All notebooks include:

  • COCO-style evaluation metrics
  • Confusion matrix generation
  • Prediction visualization
  • Performance comparison tools

Results

YOLO Results

  • Box mAP50: 26.9%
  • Box mAP50-95: 20.7%
  • Mask mAP50: 26.7%
  • Mask mAP50-95: 19.5%
  • Precision (Box): 28.8%
  • Recall (Box): 29.5%

Mask R-CNN Results

  • Box AP: 15.8%
  • Box AP50: 23.9%
  • Mask AP: 15.9%
  • Mask AP50: 23.7%
  • Best performance on: Metal bottle cap (50.4% AP), Clear plastic bottle (42.6% AP), Drink can (40.1% AP)

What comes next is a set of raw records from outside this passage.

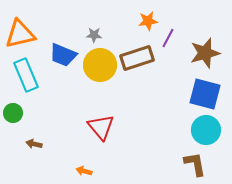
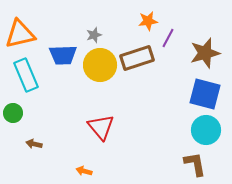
gray star: rotated 21 degrees counterclockwise
blue trapezoid: rotated 24 degrees counterclockwise
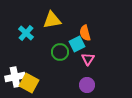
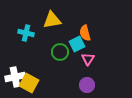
cyan cross: rotated 28 degrees counterclockwise
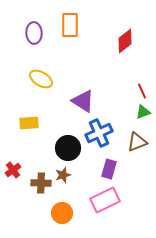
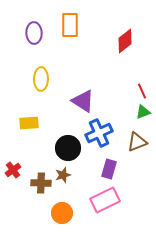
yellow ellipse: rotated 60 degrees clockwise
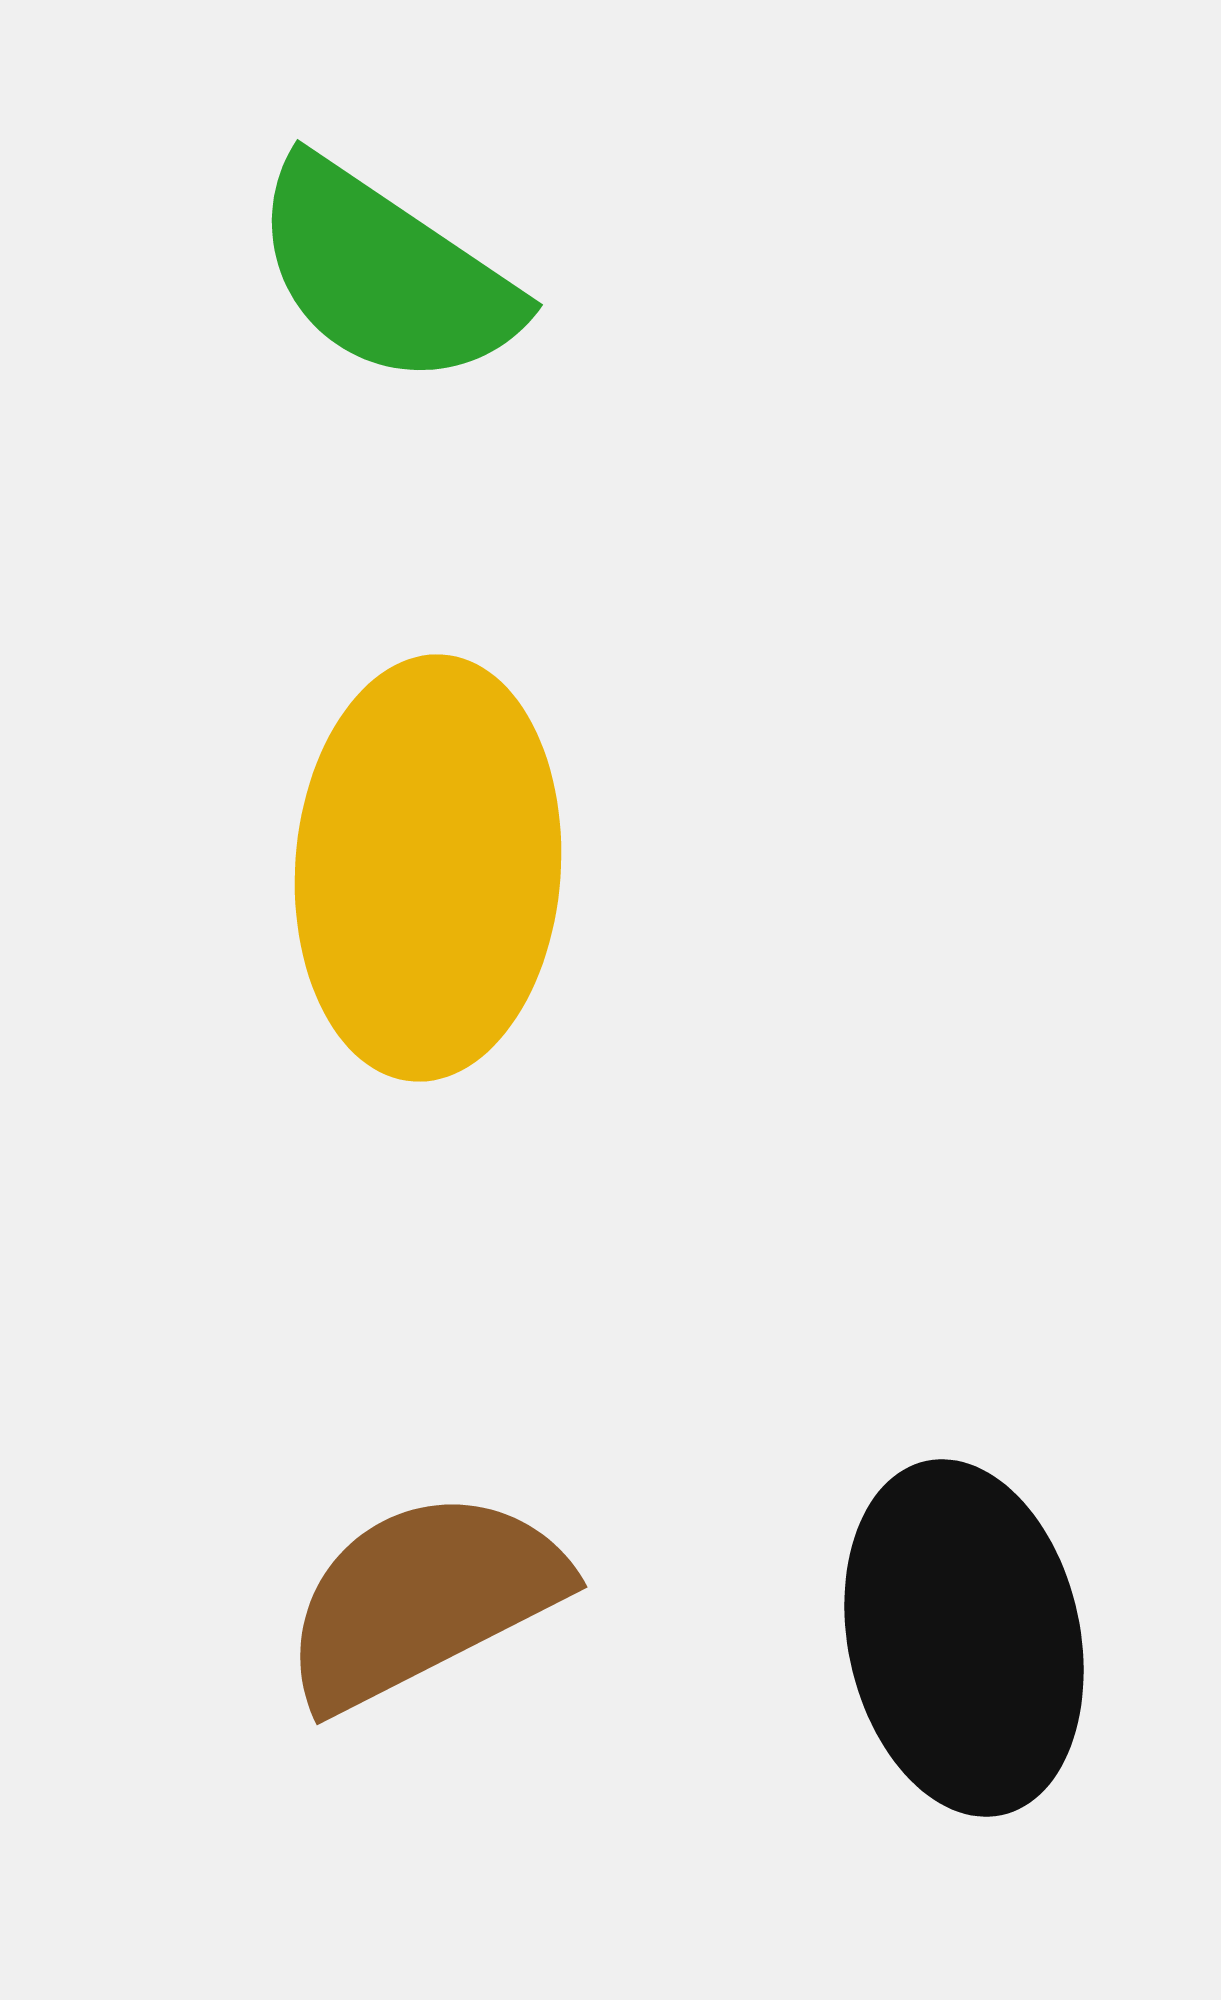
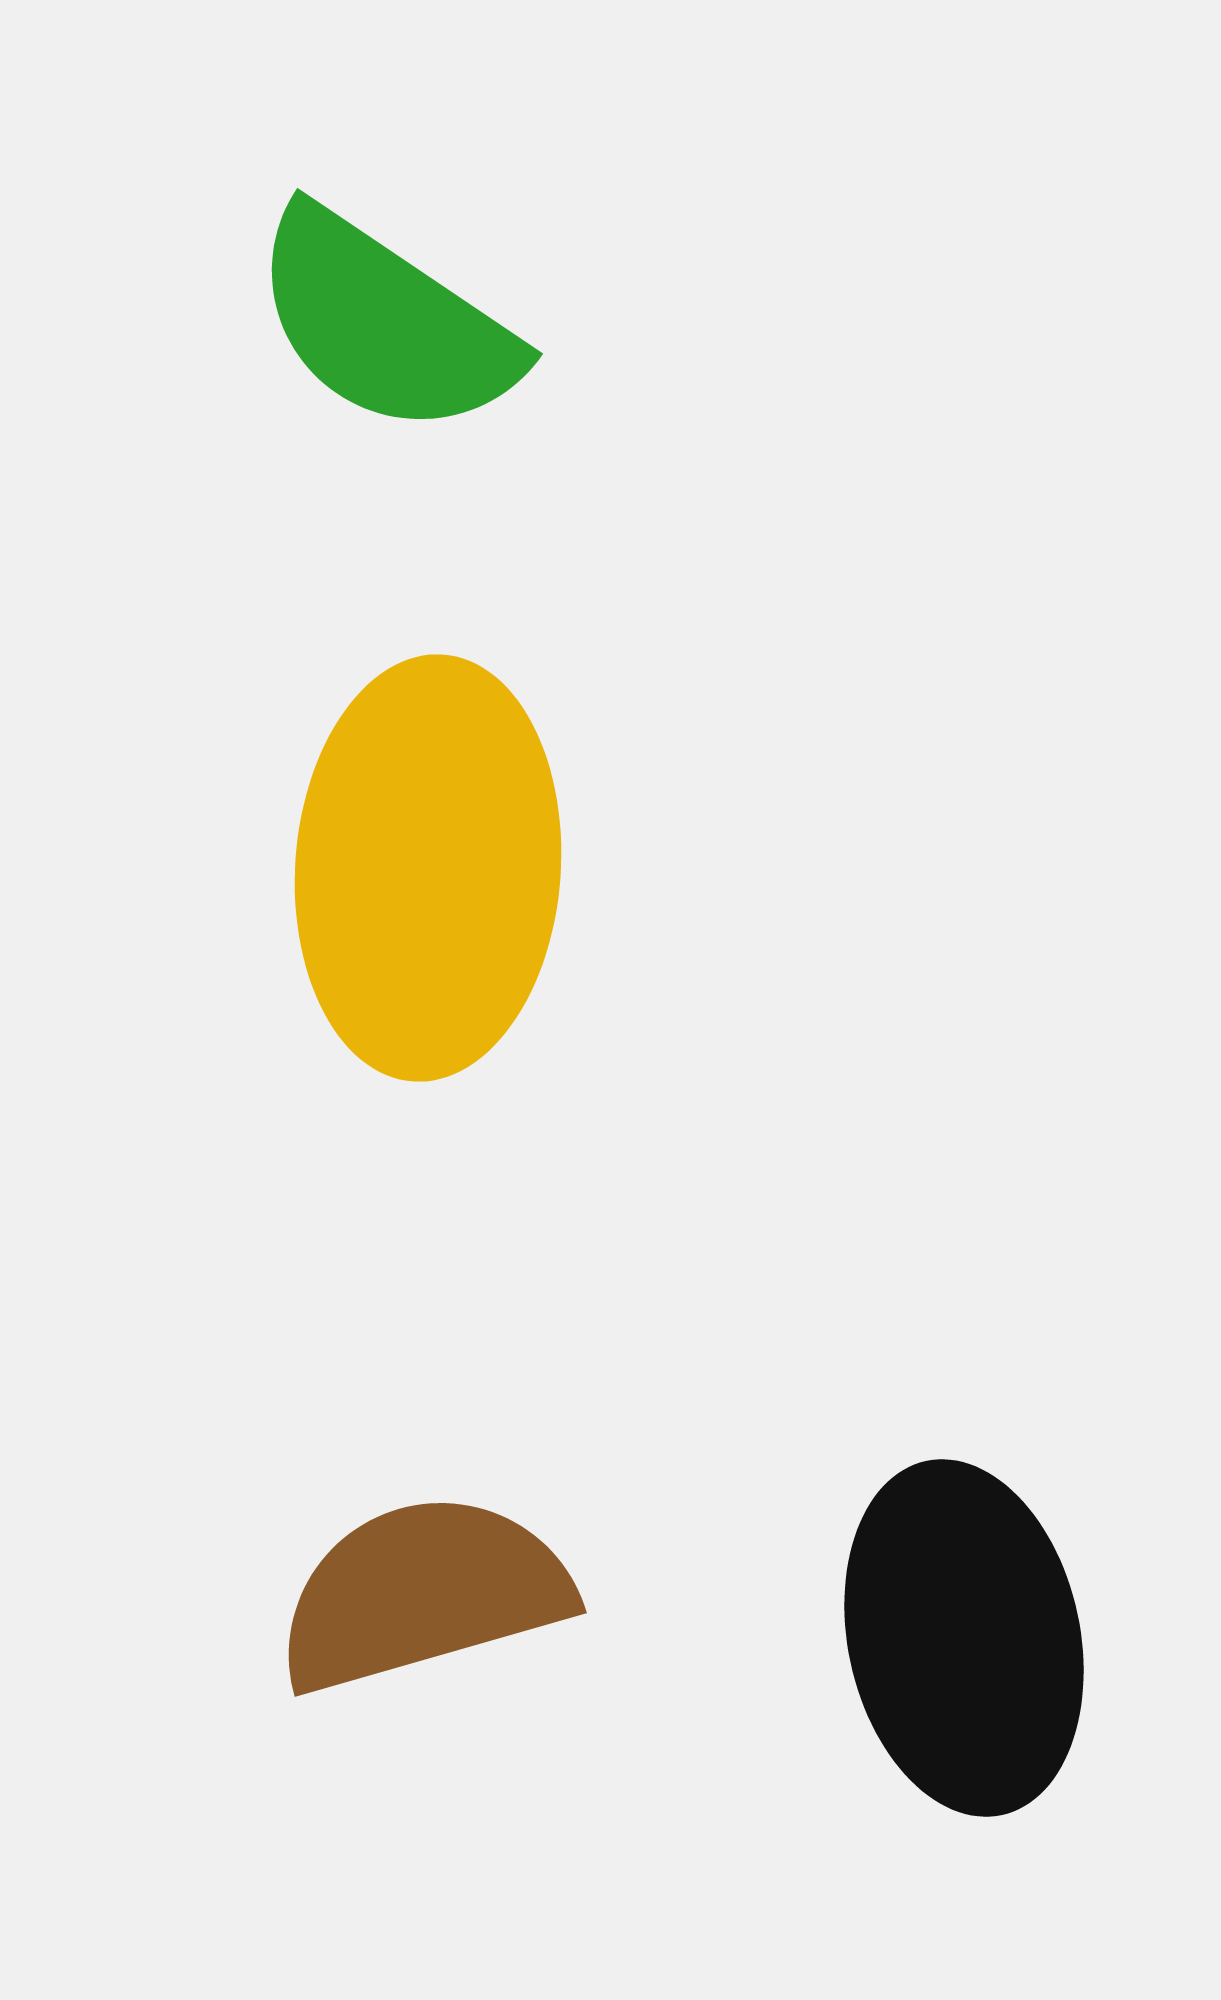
green semicircle: moved 49 px down
brown semicircle: moved 6 px up; rotated 11 degrees clockwise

Results are saved in respective results/ directories with:

  • Model weights (.pth or .pt files)
  • Evaluation metrics (JSON format)
  • Training logs and visualizations
  • Confusion matrices

Training Parameters

YOLO

  • Epochs: 200
  • Batch size: 16
  • Image size: 960x960
  • Learning rate: 0.01
  • Optimizer: AdamW
  • Data augmentation: Enabled

Mask R-CNN

  • Iterations: 1000-3000
  • Batch size: 8
  • Image size: 960x960
  • Learning rate: 0.00025
  • Backbone: ResNet-101 FPN
  • ROI batch size: 16

Mask2Former

  • Configuration: COCO instance segmentation
  • Backbone: ResNet-101
  • Image size: Variable

Requirements

Common Dependencies

  • Python 3.8+
  • PyTorch
  • CUDA (for GPU training)
  • OpenCV
  • NumPy
  • Matplotlib

Model-Specific

See individual requirements.txt files in each model directory for complete dependency lists.